Die Künstlerin ist Opfer und Priesterin zugleich

Abramović inszeniert ihre Kunst als Ritual, aber sie ist das Opfer und die Priesterin zugleich. Der Einsatz ist die Unversehrtheit ihres Körpers. Selbst ein harmloser Workshop mit Studenten beginnt bei ihr damit, dass alle einschließlich der Professorin fünf Tage fasten.
Das Buch, das die Künstlerin über ihre Arbeit und ihr Leben geschrieben hat, ist in einem sachlichen, beinahe neutralen Ton der Selbstbeobachtung gehalten. Es ist frei von Eitelkeit und oft ist die Intensität, ist das Zu-Weit-Gehen-Wollen erschreckend. Schmerzen und Ängste zu überwinden vor Publikum, so könnte man Abramovićs Anliegen beschreiben: Für das Publikum tut sie es so sehr wie für sich selbst.
Nach zwölf Jahren beendet sie ihre Beziehung zu Ulay auf spektakuläre Weise.

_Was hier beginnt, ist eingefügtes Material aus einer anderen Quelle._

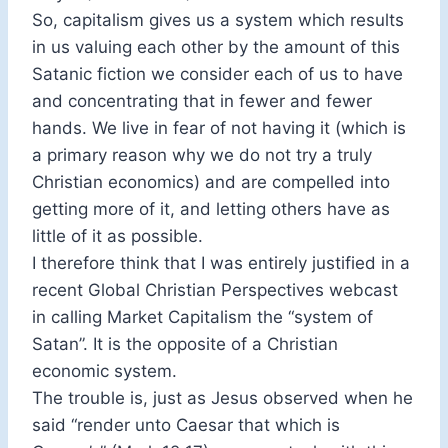
So, capitalism gives us a system which results
in us valuing each other by the amount of this
Satanic fiction we consider each of us to have
and concentrating that in fewer and fewer
hands. We live in fear of not having it (which is
a primary reason why we do not try a truly
Christian economics) and are compelled into
getting more of it, and letting others have as
little of it as possible.
I therefore think that I was entirely justified in a
recent Global Christian Perspectives webcast
in calling Market Capitalism the “system of
Satan”. It is the opposite of a Christian
economic system.
The trouble is, just as Jesus observed when he
said “render unto Caesar that which is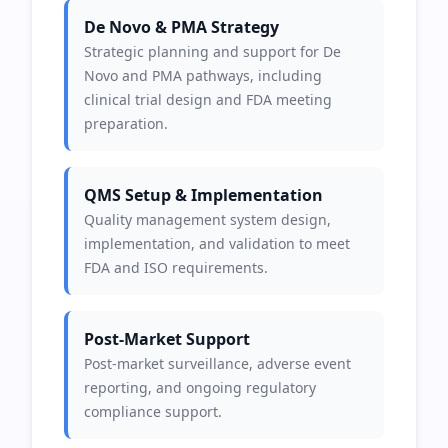
De Novo & PMA Strategy
Strategic planning and support for De
Novo and PMA pathways, including
clinical trial design and FDA meeting
preparation.
QMS Setup & Implementation
Quality management system design,
implementation, and validation to meet
FDA and ISO requirements.
Post-Market Support
Post-market surveillance, adverse event
reporting, and ongoing regulatory
compliance support.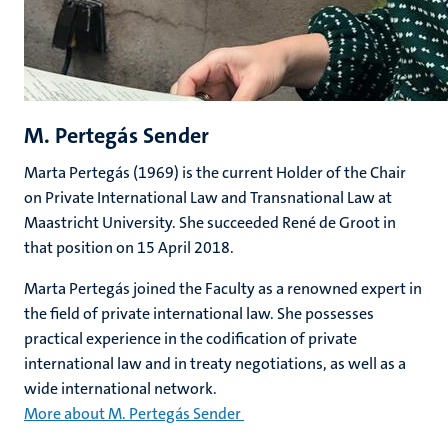
M. Pertegás Sender
Marta Pertegás (1969) is the current Holder of the Chair
on Private International Law and Transnational Law at
Maastricht University. She succeeded René de Groot in
that position on 15 April 2018.
Marta Pertegás joined the Faculty as a renowned expert in
the field of private international law. She possesses
practical experience in the codification of private
international law and in treaty negotiations, as well as a
wide international network.
More about M. Pertegás Sender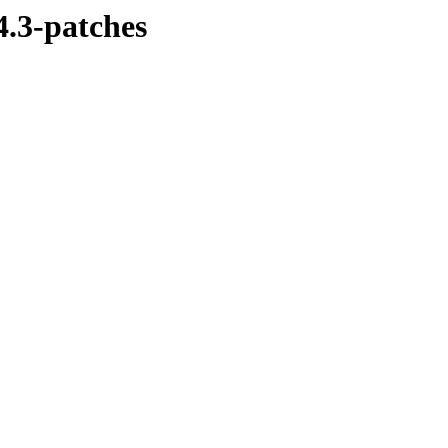
4.3-patches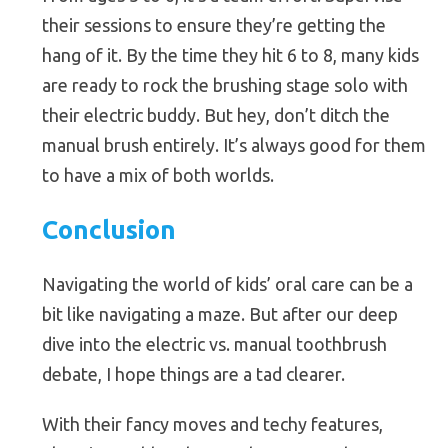
their sessions to ensure they’re getting the
hang of it. By the time they hit 6 to 8, many kids
are ready to rock the brushing stage solo with
their electric buddy. But hey, don’t ditch the
manual brush entirely. It’s always good for them
to have a mix of both worlds.
Conclusion
Navigating the world of kids’ oral care can be a
bit like navigating a maze. But after our deep
dive into the electric vs. manual toothbrush
debate, I hope things are a tad clearer.
With their fancy moves and techy features,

Vielleicht tritt sie danach bereits in die selbstreflexive Phase ihres Schaffens ein, die sie zurück in Museumsräume und auf Bühnen führt, ihr einen Löwen auf der Biennale einträgt und viele weitere berühmte Preise. In den neunziger Jahren wird sie von der jüngeren Generation entdeckt und bis heute verehren sie alle, die es lieben, Zeugen und Partizipanten künstlerischen Handelns und Denkens zu werden.